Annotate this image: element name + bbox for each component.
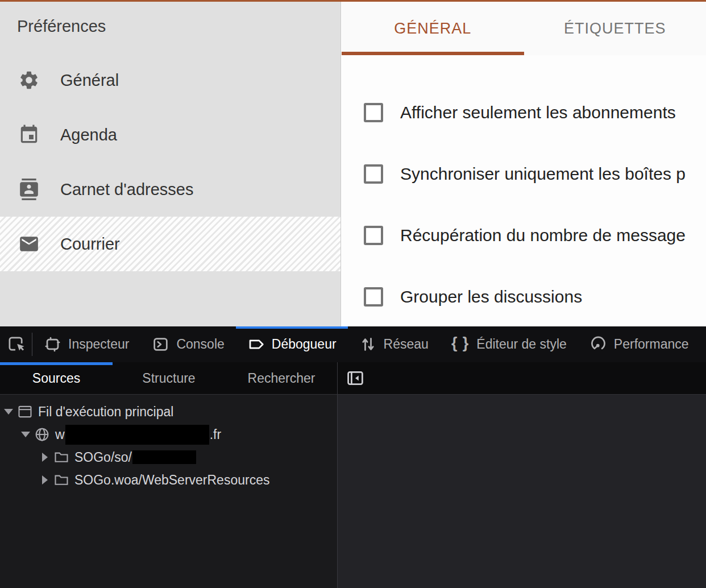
- chevron-down-icon[interactable]: [3, 409, 14, 415]
- panel-tab-sources[interactable]: Sources: [0, 362, 113, 394]
- devtools-tab-label: Éditeur de style: [476, 337, 567, 352]
- globe-icon: [34, 426, 50, 442]
- redaction-box: [65, 425, 209, 445]
- chevron-right-icon[interactable]: [40, 453, 50, 462]
- panel-divider: [337, 362, 338, 394]
- devtools-tab-label: Console: [176, 337, 224, 352]
- chevron-down-icon[interactable]: [20, 432, 31, 437]
- sidebar-item-carnet-adresses[interactable]: Carnet d'adresses: [0, 162, 340, 217]
- sources-tree-panel: Fil d'exécution principal w .fr: [0, 395, 337, 588]
- panel-tab-structure[interactable]: Structure: [113, 362, 225, 394]
- option-row-synchroniser[interactable]: Synchroniser uniquement les boîtes p: [342, 162, 706, 187]
- checkbox[interactable]: [364, 226, 383, 245]
- option-row-recuperation[interactable]: Récupération du nombre de message: [342, 223, 706, 248]
- sidebar-item-label: Agenda: [60, 126, 117, 144]
- performance-icon: [589, 336, 607, 353]
- devtools-toolbar: Inspecteur Console Débogueur Rése: [0, 326, 706, 362]
- sidebar-item-label: Courrier: [60, 235, 120, 254]
- option-row-abonnements[interactable]: Afficher seulement les abonnements: [342, 100, 706, 125]
- tab-etiquettes[interactable]: ÉTIQUETTES: [524, 2, 706, 55]
- devtools-tab-inspecteur[interactable]: Inspecteur: [32, 326, 140, 362]
- checkbox-label: Synchroniser uniquement les boîtes p: [400, 164, 686, 184]
- contacts-icon: [18, 179, 40, 200]
- tab-general[interactable]: GÉNÉRAL: [342, 2, 524, 55]
- screen: Préférences Général Agenda Carnet d'adre…: [0, 0, 706, 588]
- devtools-tab-label: Réseau: [384, 337, 429, 352]
- tree-item-label-prefix: SOGo/so/: [74, 450, 132, 465]
- tree-item-webserverresources[interactable]: SOGo.woa/WebServerResources: [0, 469, 337, 491]
- devtools-tab-label: Performance: [614, 337, 689, 352]
- devtools-tab-debogueur[interactable]: Débogueur: [236, 326, 348, 362]
- preferences-content: GÉNÉRAL ÉTIQUETTES Afficher seulement le…: [342, 2, 706, 327]
- devtools-tab-label: Inspecteur: [68, 337, 129, 352]
- option-row-grouper[interactable]: Grouper les discussions: [342, 284, 706, 309]
- tree-item-main-thread[interactable]: Fil d'exécution principal: [0, 400, 337, 423]
- devtools-tab-reseau[interactable]: Réseau: [348, 326, 440, 362]
- sidebar-item-general[interactable]: Général: [0, 53, 340, 107]
- sidebar-item-label: Général: [60, 71, 119, 90]
- preferences-window: Préférences Général Agenda Carnet d'adre…: [0, 0, 706, 327]
- mail-icon: [18, 233, 40, 255]
- collapse-pane-button[interactable]: [346, 369, 365, 387]
- sidebar-item-label: Carnet d'adresses: [60, 180, 193, 199]
- tree-item-sogo-so[interactable]: SOGo/so/: [0, 446, 337, 469]
- top-accent-bar: [0, 0, 706, 2]
- inspector-icon: [44, 336, 61, 353]
- style-editor-icon: { }: [451, 336, 470, 351]
- checkbox-label: Grouper les discussions: [400, 287, 582, 307]
- devtools-tab-editeur-de-style[interactable]: { } Éditeur de style: [440, 326, 578, 362]
- debugger-body: Fil d'exécution principal w .fr: [0, 395, 706, 588]
- debugger-panel-tabbar: Sources Structure Rechercher: [0, 362, 706, 395]
- console-icon: [152, 336, 169, 353]
- network-icon: [359, 336, 377, 353]
- pick-element-button[interactable]: [0, 326, 32, 362]
- tree-item-label-prefix: w: [55, 427, 65, 442]
- sidebar-item-courrier[interactable]: Courrier: [0, 217, 340, 271]
- tree-item-label-suffix: .fr: [210, 427, 221, 442]
- tree-item-domain[interactable]: w .fr: [0, 423, 337, 446]
- devtools-panel: Inspecteur Console Débogueur Rése: [0, 326, 706, 588]
- tree-item-label: Fil d'exécution principal: [38, 404, 173, 420]
- chevron-right-icon[interactable]: [40, 475, 50, 485]
- devtools-tab-performance[interactable]: Performance: [578, 326, 700, 362]
- checkbox-label: Afficher seulement les abonnements: [400, 103, 676, 122]
- window-icon: [17, 404, 33, 420]
- devtools-tab-console[interactable]: Console: [140, 326, 235, 362]
- folder-icon: [53, 449, 69, 465]
- panel-tab-rechercher[interactable]: Rechercher: [225, 362, 338, 394]
- tree-item-label: SOGo.woa/WebServerResources: [74, 473, 269, 488]
- source-editor-pane: [338, 395, 706, 588]
- calendar-icon: [18, 124, 40, 146]
- checkbox-label: Récupération du nombre de message: [400, 226, 686, 245]
- redaction-box: [132, 450, 196, 464]
- debugger-icon: [247, 336, 265, 353]
- sidebar-item-agenda[interactable]: Agenda: [0, 107, 340, 162]
- page-title: Préférences: [17, 17, 106, 36]
- checkbox[interactable]: [364, 164, 383, 184]
- mail-tabbar: GÉNÉRAL ÉTIQUETTES: [342, 2, 706, 55]
- checkbox[interactable]: [364, 103, 383, 122]
- gear-icon: [18, 69, 40, 91]
- preferences-sidebar: Préférences Général Agenda Carnet d'adre…: [0, 0, 341, 327]
- checkbox[interactable]: [364, 287, 383, 307]
- folder-icon: [53, 472, 69, 488]
- devtools-tab-label: Débogueur: [272, 337, 337, 352]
◇ ◇ ◇ ◇
▸ WHAT THE TASK ASKS
Retrieve every line above holding the word "chevron".

▸ RESULT OF THIS TASK
- chevron-down-icon[interactable]: [3, 409, 14, 415]
- chevron-right-icon[interactable]: [40, 453, 50, 462]
- chevron-down-icon[interactable]: [20, 432, 31, 437]
- chevron-right-icon[interactable]: [40, 475, 50, 485]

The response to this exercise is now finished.